Any excuse I can find to make a trifle, I am all over it! I had a craft night at my house last night and had fun making and serving my go-to fall trifle recipe...

A few things you need to know...
1) this is EASY to make
2) there are many variations to this recipe, including:
pumpkin cupcakes with cream frosting
pumpkin bread loaves with the cream frosting
pumpkin sheet cake with the cream frosting
3) one bite and you will want to eat the whole dessert, by yourself, hidden away from the party, in a closet or under a table somewhere
4) this dessert makes an EXCELLENT birthday cake! see...

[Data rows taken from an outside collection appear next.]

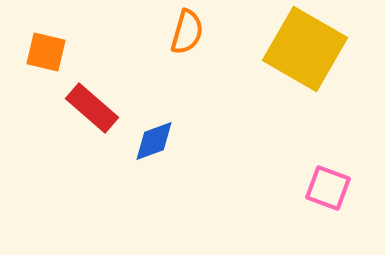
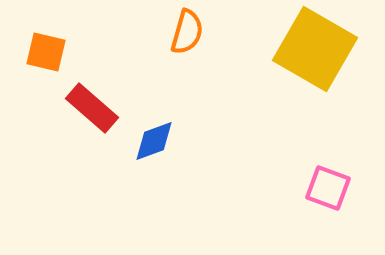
yellow square: moved 10 px right
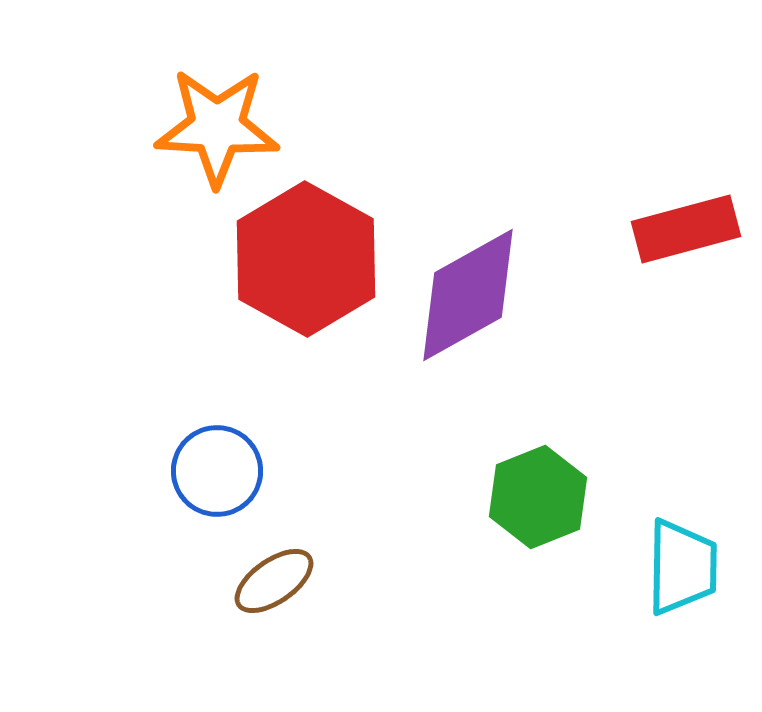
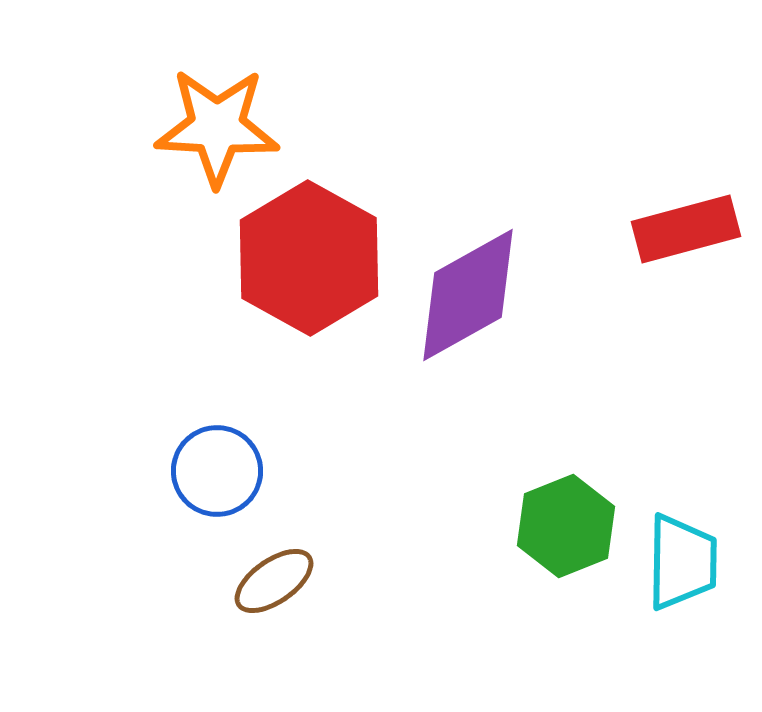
red hexagon: moved 3 px right, 1 px up
green hexagon: moved 28 px right, 29 px down
cyan trapezoid: moved 5 px up
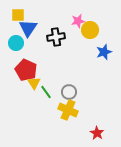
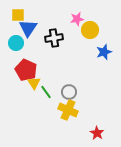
pink star: moved 1 px left, 2 px up
black cross: moved 2 px left, 1 px down
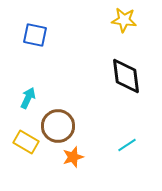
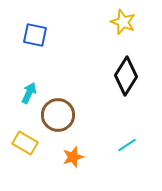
yellow star: moved 1 px left, 2 px down; rotated 15 degrees clockwise
black diamond: rotated 39 degrees clockwise
cyan arrow: moved 1 px right, 5 px up
brown circle: moved 11 px up
yellow rectangle: moved 1 px left, 1 px down
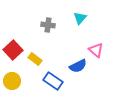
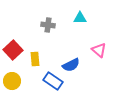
cyan triangle: rotated 48 degrees clockwise
pink triangle: moved 3 px right
yellow rectangle: rotated 48 degrees clockwise
blue semicircle: moved 7 px left, 1 px up
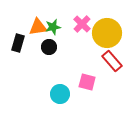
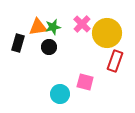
red rectangle: moved 3 px right; rotated 60 degrees clockwise
pink square: moved 2 px left
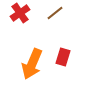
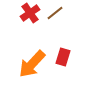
red cross: moved 10 px right
orange arrow: rotated 20 degrees clockwise
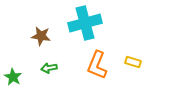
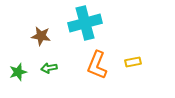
yellow rectangle: rotated 28 degrees counterclockwise
green star: moved 5 px right, 5 px up; rotated 24 degrees clockwise
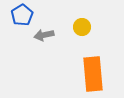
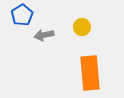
orange rectangle: moved 3 px left, 1 px up
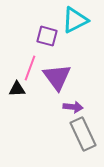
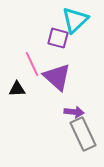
cyan triangle: rotated 16 degrees counterclockwise
purple square: moved 11 px right, 2 px down
pink line: moved 2 px right, 4 px up; rotated 45 degrees counterclockwise
purple triangle: rotated 12 degrees counterclockwise
purple arrow: moved 1 px right, 5 px down
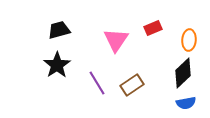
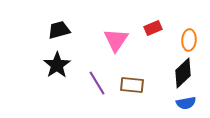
brown rectangle: rotated 40 degrees clockwise
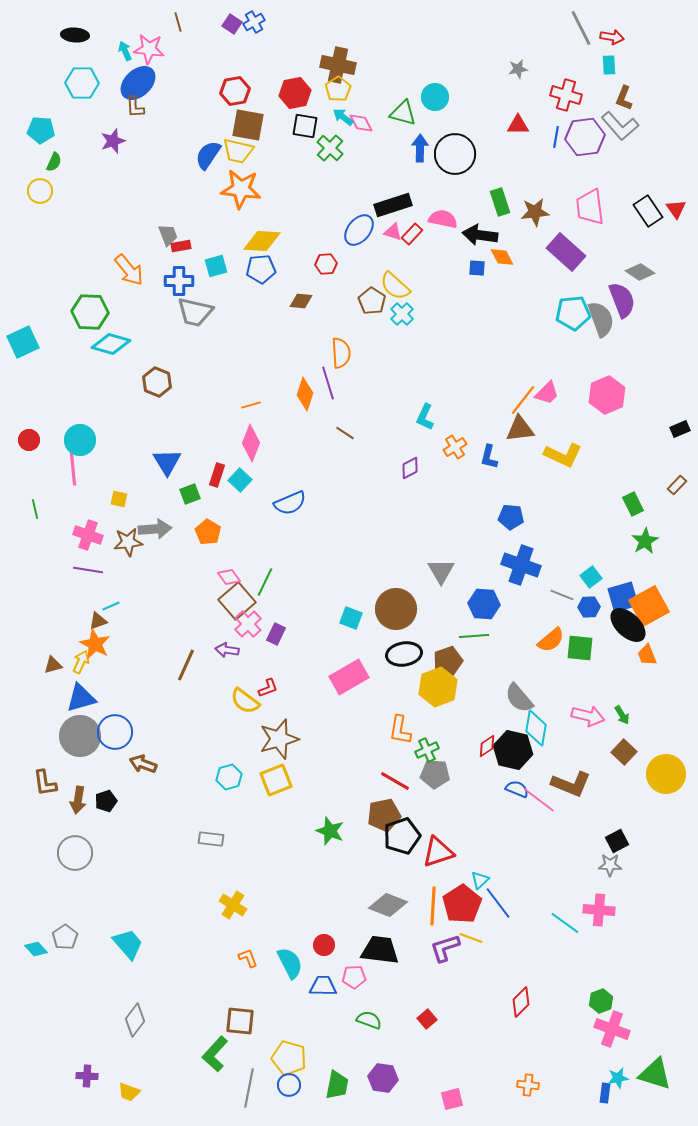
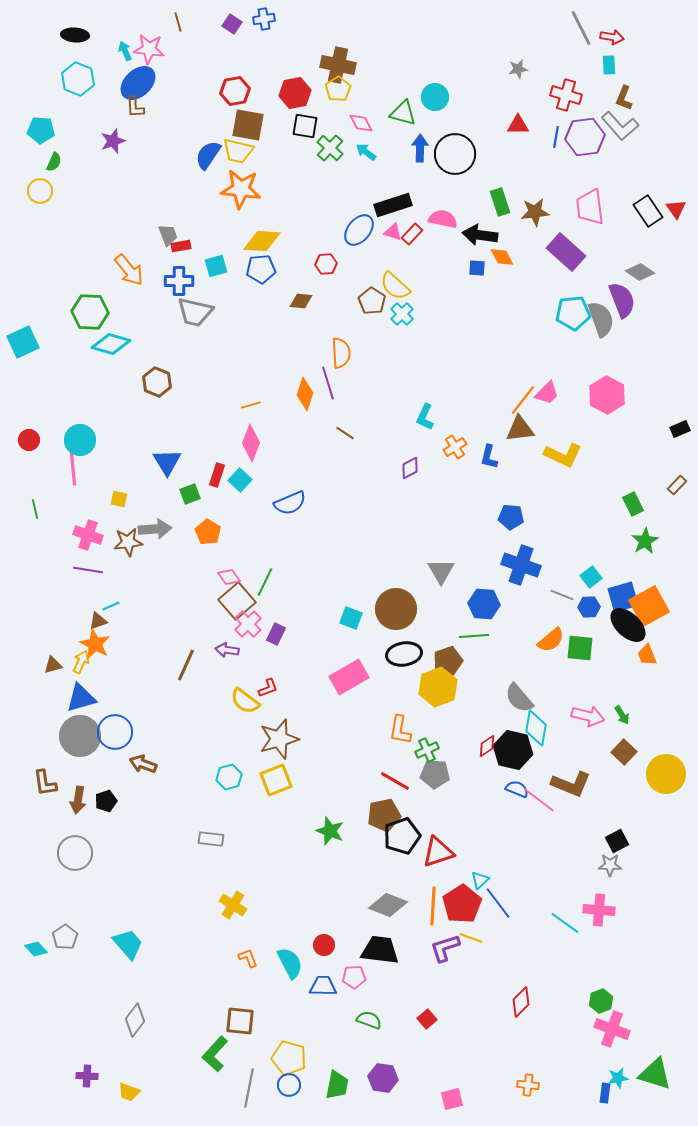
blue cross at (254, 22): moved 10 px right, 3 px up; rotated 20 degrees clockwise
cyan hexagon at (82, 83): moved 4 px left, 4 px up; rotated 20 degrees clockwise
cyan arrow at (343, 117): moved 23 px right, 35 px down
pink hexagon at (607, 395): rotated 9 degrees counterclockwise
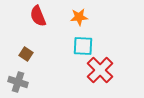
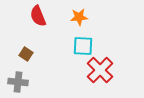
gray cross: rotated 12 degrees counterclockwise
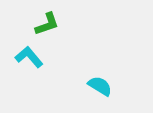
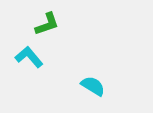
cyan semicircle: moved 7 px left
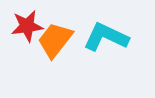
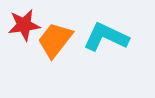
red star: moved 3 px left, 1 px up
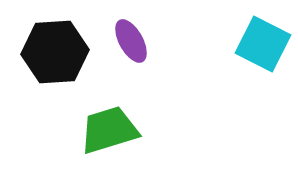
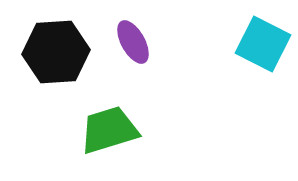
purple ellipse: moved 2 px right, 1 px down
black hexagon: moved 1 px right
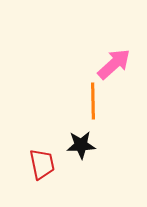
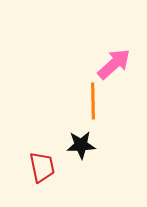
red trapezoid: moved 3 px down
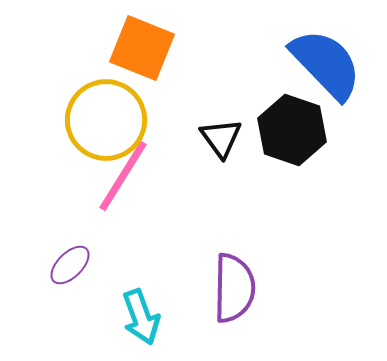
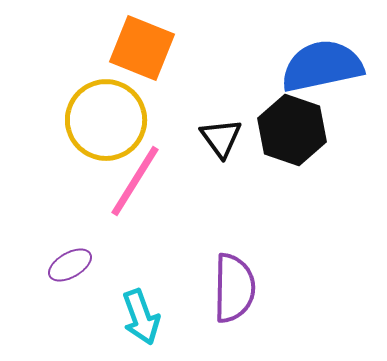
blue semicircle: moved 4 px left, 2 px down; rotated 58 degrees counterclockwise
pink line: moved 12 px right, 5 px down
purple ellipse: rotated 15 degrees clockwise
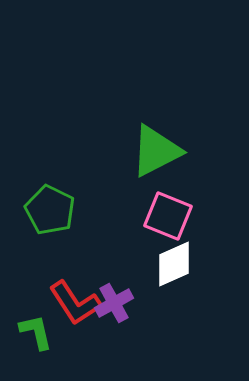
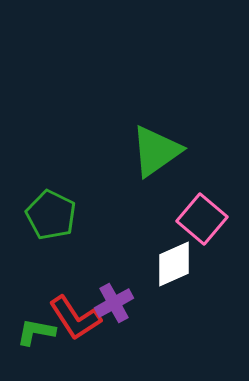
green triangle: rotated 8 degrees counterclockwise
green pentagon: moved 1 px right, 5 px down
pink square: moved 34 px right, 3 px down; rotated 18 degrees clockwise
red L-shape: moved 15 px down
green L-shape: rotated 66 degrees counterclockwise
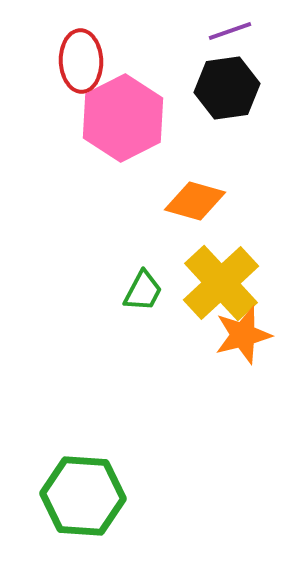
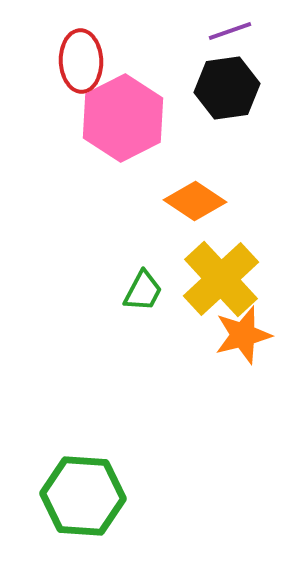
orange diamond: rotated 18 degrees clockwise
yellow cross: moved 4 px up
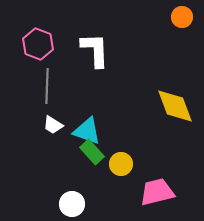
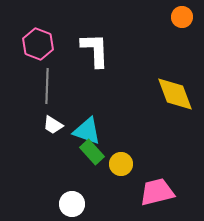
yellow diamond: moved 12 px up
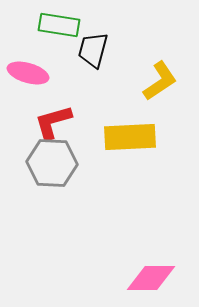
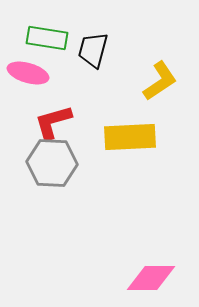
green rectangle: moved 12 px left, 13 px down
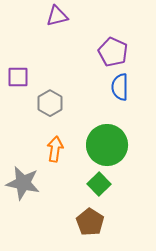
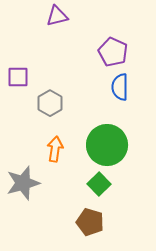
gray star: rotated 28 degrees counterclockwise
brown pentagon: rotated 16 degrees counterclockwise
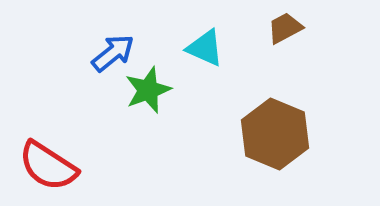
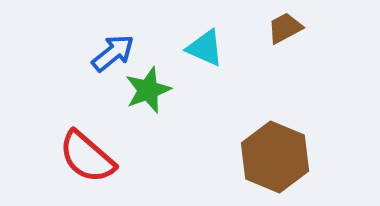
brown hexagon: moved 23 px down
red semicircle: moved 39 px right, 9 px up; rotated 8 degrees clockwise
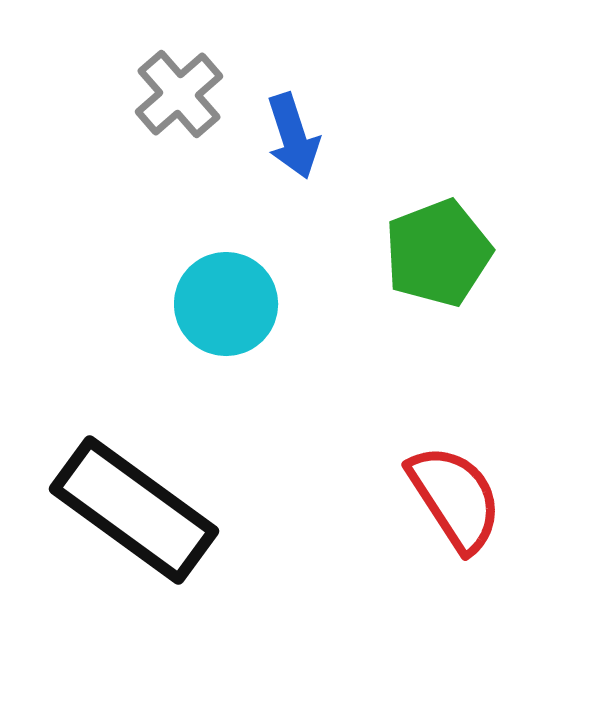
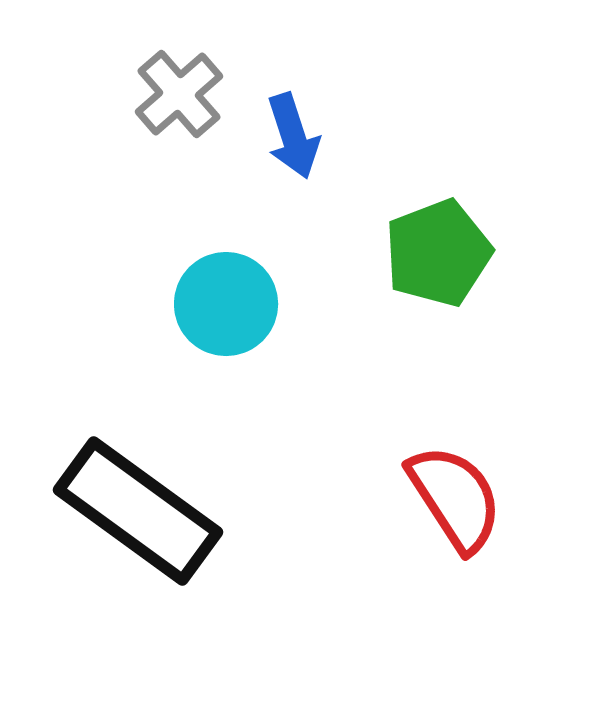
black rectangle: moved 4 px right, 1 px down
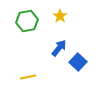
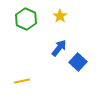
green hexagon: moved 1 px left, 2 px up; rotated 25 degrees counterclockwise
yellow line: moved 6 px left, 4 px down
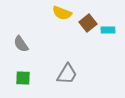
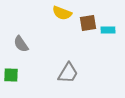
brown square: rotated 30 degrees clockwise
gray trapezoid: moved 1 px right, 1 px up
green square: moved 12 px left, 3 px up
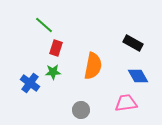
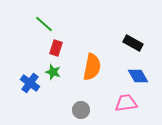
green line: moved 1 px up
orange semicircle: moved 1 px left, 1 px down
green star: rotated 21 degrees clockwise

So, now that I have either convinced you to make this,
or completely terrified you,
here is the recipe...

~Pumpkin & Cream Trifle~
4 eggs
1-2/3 cup sugar
1 cup oil
1 16oz can pumpkin puree (not pumpkin pie filling)
2 cups flour
2-1/2 tsp cinnamon
4 dashes of nutmeg
1 tsp baking soda
2 tsp baking powder
1 tsp salt

Beat eggs, sugar, oil & pumpkin until smooth and creamy.
Mix together all dry ingredients in a separate bowl and then stir into the pumpkin mixture.
Bake in a 9x12 cake pan @ 350 degrees for about 30 minutes (maybe 35min).
For cupcakes you will bake them for about 25 minutes.
Remove from oven when a toothpick inserted in the cake comes out clean.
Cool on a wire rack.

~Cream Frosting~
1-1/2 cubes butter (room temperature)
1-1/2 cups cream cheese (room temperature)
3 cups sifted powder sugar
3 tsp vanilla

In a stand-up mixer, add all ingredients together
and mix on medium speed until smooth & fluffy.

Once the cake has cooled, break it up into large chunks.
Place half of the crumbled pumpkin cake onto the bottom of a trifle dish.
Spread 1/2 of the frosting on top of that first layer of pumpkin cake crumbles.
Repeat layers.
Sprinkle cinnamon on top, like so...

I hope you enjoy making (and devouring) this yummy pumpkin & cream trifle!!